Most companies have a mix of fixed and variable costs in their operations. Fixed costs stay the same for a long period of time and are not directly influenced by the amount of production output. Common fixed costs include mortgage or loan payments, rent, and lease payments. Variable costs change as companies increase or decrease their production output, and include items like materials, production, labor, or the overhead a company uses to run its production equipment or facilities. High fixed costs are seen as negative because companies cannot get rid of the costs quickly — or at all — in order to offset the reduction of sales revenue.
To calculate the degree of operating leverage, assume the following: a company’s contribution margin and net income in January is $60,000 US Dollars (USD) and $20,000 USD, respectively. The degree of operating leverage is three (60,000 / 20,000), meaning the company’s net income will grow three times as fast as sales. While this formula is a basic calculation and may not represent the economic factors that will drive the company’s sales, it does provide a baseline for business owners and managers to use when calculating adjustments to their sales revenue and potential income. For example, if a company is expecting sales to grow by 11 percent over the next 12 months, the expected increase in net income is 33 percent (11 x 3). Using the previous income figure above, the income growth in dollars is $6,600 (USD).

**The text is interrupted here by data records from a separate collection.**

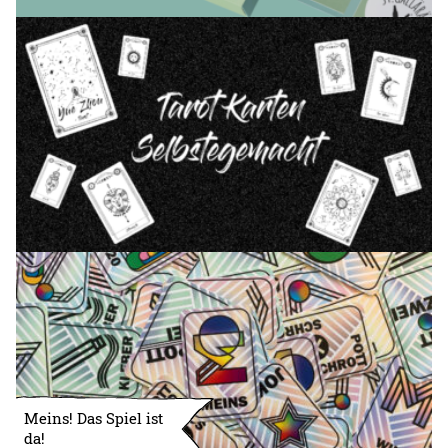
Meins! Das Spiel ist
da!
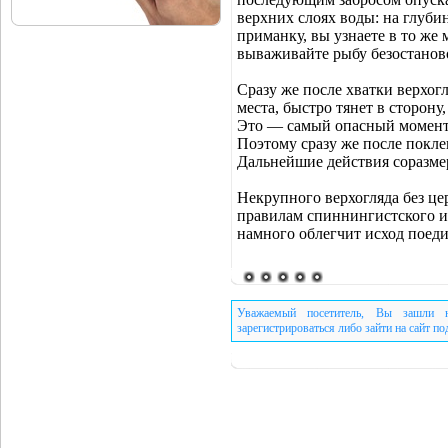
верхних слоях воды: на глубин
приманку, вы узнаете в то же
вываживайте рыбу безостаново
Сразу же после хватки верхогл
места, быстро тянет в сторону
Это — самый опасный момент:
Поэтому сразу же после покле
Дальнейшие действия соразме
Некрупного верхогляда без це
правилам спиннингистского ис
намного облегчит исход поеди
Уважаемый посетитель, Вы зашли н
зарегистрироваться либо зайти на сайт п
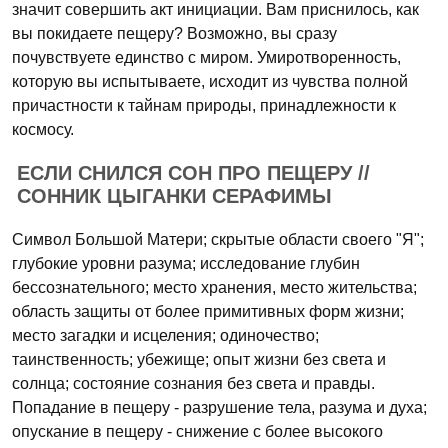
значит совершить акт инициации. Вам приснилось, как
вы покидаете пещеру? Возможно, вы сразу
почувствуете единство с миром. Умиротворенность,
которую вы испытываете, исходит из чувства полной
причастности к тайнам природы, принадлежности к
космосу.
ЕСЛИ СНИЛСЯ СОН ПРО ПЕЩЕРУ //
СОННИК ЦЫГАНКИ СЕРАФИМЫ
Символ Большой Матери; скрытые области своего "Я";
глубокие уровни разума; исследование глубин
бессознательного; место хранения, место жительства;
область защиты от более примитивных форм жизни;
место загадки и исцеления; одиночество;
таинственность; убежище; опыт жизни без света и
солнца; состояние сознания без света и правды.
Попадание в пещеру - разрушение тела, разума и духа;
опускание в пещеру - снижение с более высокого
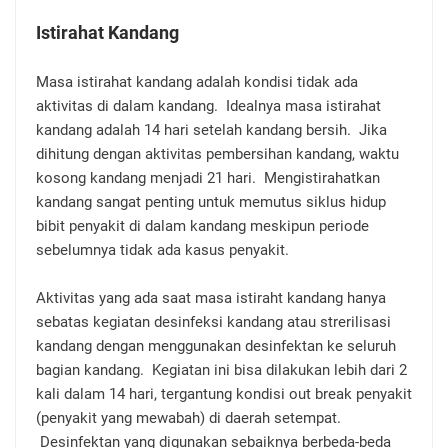
Istirahat Kandang
Masa istirahat kandang adalah kondisi tidak ada
aktivitas di dalam kandang. Idealnya masa istirahat
kandang adalah 14 hari setelah kandang bersih. Jika
dihitung dengan aktivitas pembersihan kandang, waktu
kosong kandang menjadi 21 hari. Mengistirahatkan
kandang sangat penting untuk memutus siklus hidup
bibit penyakit di dalam kandang meskipun periode
sebelumnya tidak ada kasus penyakit.
Aktivitas yang ada saat masa istiraht kandang hanya
sebatas kegiatan desinfeksi kandang atau strerilisasi
kandang dengan menggunakan desinfektan ke seluruh
bagian kandang. Kegiatan ini bisa dilakukan lebih dari 2
kali dalam 14 hari, tergantung kondisi out break penyakit
(penyakit yang mewabah) di daerah setempat.
Desinfektan yang digunakan sebaiknya berbeda-beda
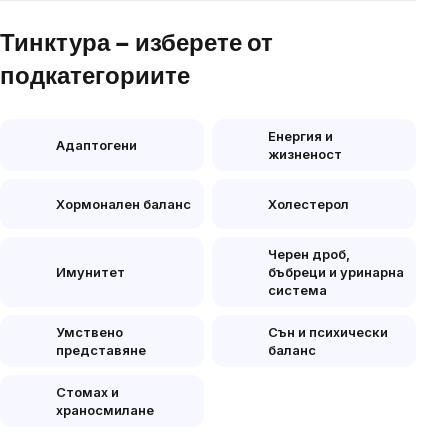
Тинктура – изберете от
подкатегориите
Енергия и
Адаптогени
жизненост
Хормонален баланс
Холестерол
Черен дроб,
Имунитет
бъбреци и уринарна
система
Умствено
Сън и психически
представяне
баланс
Стомах и
храносмилане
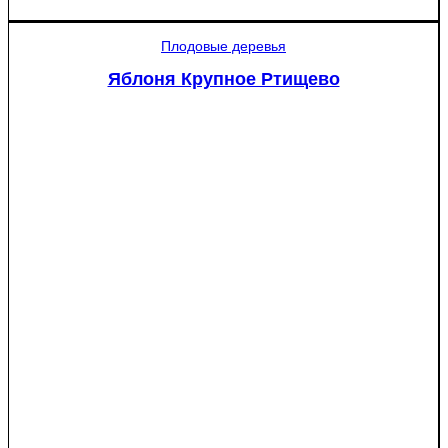
Яблоня
Мантет
Плодовые деревья
Яблоня Крупное Ртищево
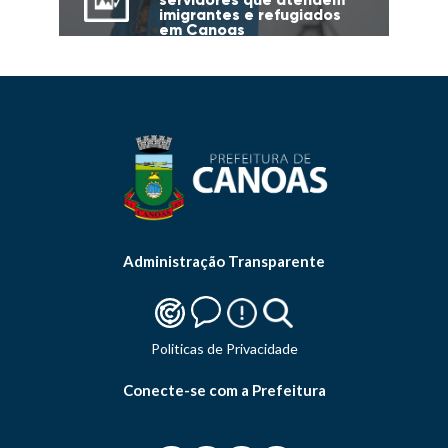
imigrantes e refugiados
em Canoas
Administração Transparente
Politicas de Privacidade
Conecte-se com a Prefeitura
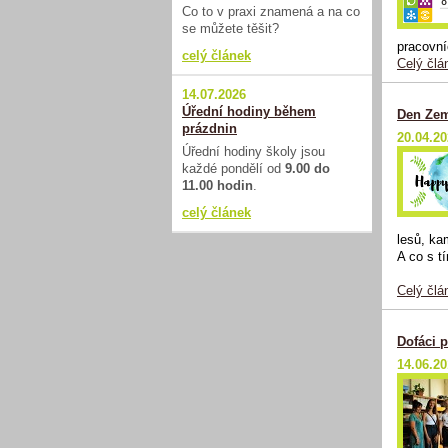
Co to v praxi znamená a na co
se můžete těšit?
pracovní
celý článek
Celý člá
14.07.2026
Úřední hodiny během
Den Zem
prázdnin
20.04.2
Úřední hodiny školy jsou
každé pondělí od
9.00 do
11.00 hodin
.
celý článek
lesů, ka
A co s t
Celý člá
Dofáci 
14.06.2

The degree of operating leverage formula presents a basic calculation that is relevant to determining the effects of fixed costs on a company. The contribution margin is sales revenue less the company’s variable costs needed to produce goods and services. The remaining figure represents the sales dollars that a company can use to pay for fixed costs. If this figure is too low, the company will not generate sufficient capital to pay for normal business operations and will need to secure external financing to make up these capital shortfalls.